Re: distinct not working in a multiple join

David Rio Deiros <driodeiros@xxxxxxxxx> · Thu, 9 Feb 2006 18:21:51 -0800

On Thu, Feb 09, 2006 at 07:20:19PM -0500, Tom Lane wrote:
> David Rio Deiros <driodeiros@xxxxxxxxx> writes:
> > I have some issues with the query attached at the end of this email.
> > If I run that query I got this output ( I have removed some of the 
> > fields) despite the distinct clause:
> 
> > QC Q&A  | www.xxx.com | 44281
> > QC Q&A  | www.xxx.com | 44281
> > WhyMAX? |             | 44285
> 
> Since you removed some fields, no one can tell if this output
> is wrong or not.

Tom, 

Thanks for the answer and apologizes for the lack of information. 
I think you found the problem already (see bellow).

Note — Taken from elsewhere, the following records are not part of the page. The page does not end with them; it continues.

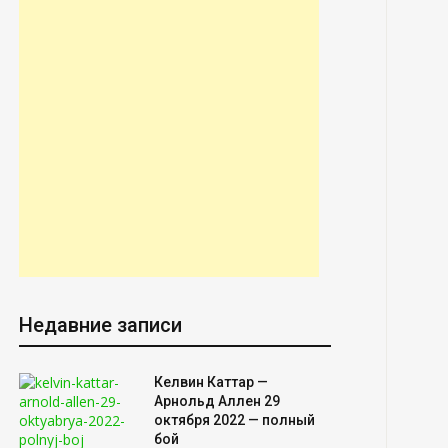
Недавние записи
Келвин Каттар —
Арнольд Аллен 29
октября 2022 — полный
бой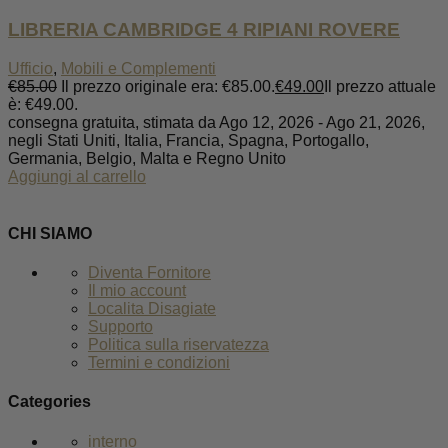
LIBRERIA CAMBRIDGE 4 RIPIANI ROVERE
Ufficio
,
Mobili e Complementi
€
85.00
Il prezzo originale era: €85.00.
€
49.00
Il prezzo attuale
è: €49.00.
consegna gratuita, stimata da Ago 12, 2026 - Ago 21, 2026,
negli Stati Uniti, Italia, Francia, Spagna, Portogallo,
Germania, Belgio, Malta e Regno Unito
Aggiungi al carrello
CHI SIAMO
Diventa Fornitore
Il mio account
Localita Disagiate
Supporto
Politica sulla riservatezza
Termini e condizioni
Categories
interno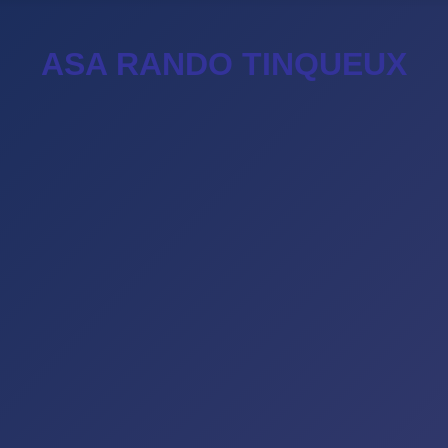
ASA RANDO TINQUEUX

In anycase, just 
to clarify:

This is the information about the machine/OS/Psql version:

1. Psql 8.0.4 - Linux 2.6.13

Now, This is the first query I tried:

            SELECT
                distinct ar.title,
                ar.raw_data,
                ar.upload_dt,
                ar.artifact_id,
                g.group_id,
                acl.read
            FROM
                artifact_acl acl,
                artifacts a,
                artifact_revisions ar,
                revisions_to_types rt,
                artifact_types at,
                groups g
            WHERE
                a.expire_dt > NOW() and
                acl.artifact_id = a.artifact_id and
                a.published_revision = ar.revision_id and
                ar.revision_id = rt.revision_id and
                rt.type_id = at.type_id and
                acl.group_id = g.group_id and
                a.suppress = false and
                at.is_resource = true and
                (
                acl.group_id = (
                                select
                                    group_id
                                from
                                    groups
                                where
                                    group_nm = 'Marketing'
                               )
                               OR
                acl.group_id = (
                                select
                                    group_id
                                from
                                    groups
                                where
                                    group_nm = 'Communicators'
                               )
                ) and
                acl.group_id IN (4,17,54,2,1,123) and
                acl.read = true and
                ((g.back_or_front = 'front') or
                (g.group_nm = 'PR Admin'))
                ORDER BY
                    ar.upload_dt DESC
                LIMIT 3;

and here you have the output:

-[ RECORD 1 ]---------------------------
title       | QC Q&A
raw_data    | www.com
upload_dt   | 2006-02-09 11:15:04.724525
artifact_id | 44281
group_id    | 2
read        | t
-[ RECORD 2 ]---------------------------
title       | QC Q&A
raw_data    | www.com
upload_dt   | 2006-02-09 11:15:04.724525
artifact_id | 44281
group_id    | 54
read        | t
-[ RECORD 3 ]---------------------------
title       | WhyMAX?
raw_data    | 
upload_dt   | 2006-02-09 09:25:27.717663
artifact_id | 44061
group_id    | 2
read        | t

Now, I tried this query, which is the first one but removing the g.group_id
from the select clause. This is the output:

-[ RECORD 1 ]-----------------------------
title       | QC Q&A
raw_data    | www.com
upload_dt   | 2006-02-09 11:15:04.724525
artifact_id | 44281
read        | t
-[ RECORD 2 ]----------------------------
title       | WhyMAX?
raw_data    | 
upload_dt   | 2006-02-09 09:25:27.717663
artifact_id | 44061
read        | t
-[ RECORD 3 ]---------------------------
title       | Business Assets-test
raw_data    | corpcomm.com/
upload_dt   | 2006-02-08 15:58:06.81578
artifact_id | 44280
read        | t

Which is the desired output.

> >             SELECT          
> >                 distinct ar.title,
> >                 ar.raw_data,
> >                 ar.upload_dt,
> >                 ar.artifact_id,
> >                 g.group_id,
> >                 acl.read
> >             FROM
> 
> The way you formatted that makes me wonder if you think that the
> DISTINCT applies only to the first column.  It does not, it applies
> to all the columns together --- that is, it only removes rows that
> are identical in all columns to some other row.  So if there were
> some rows that were identical except for group_id, you'd get the
> behavior you described.

Yes, that was the reason, I thought that distinct was only applying
to the first column.

> BTW, I'm not sure I believe this is actually the same query you
> ran.  The presence of the "GROUP BY ar.title" clause should have
> provoked errors about ungrouped columns.  If this is an exact
> copy of what you did, what Postgres version is this?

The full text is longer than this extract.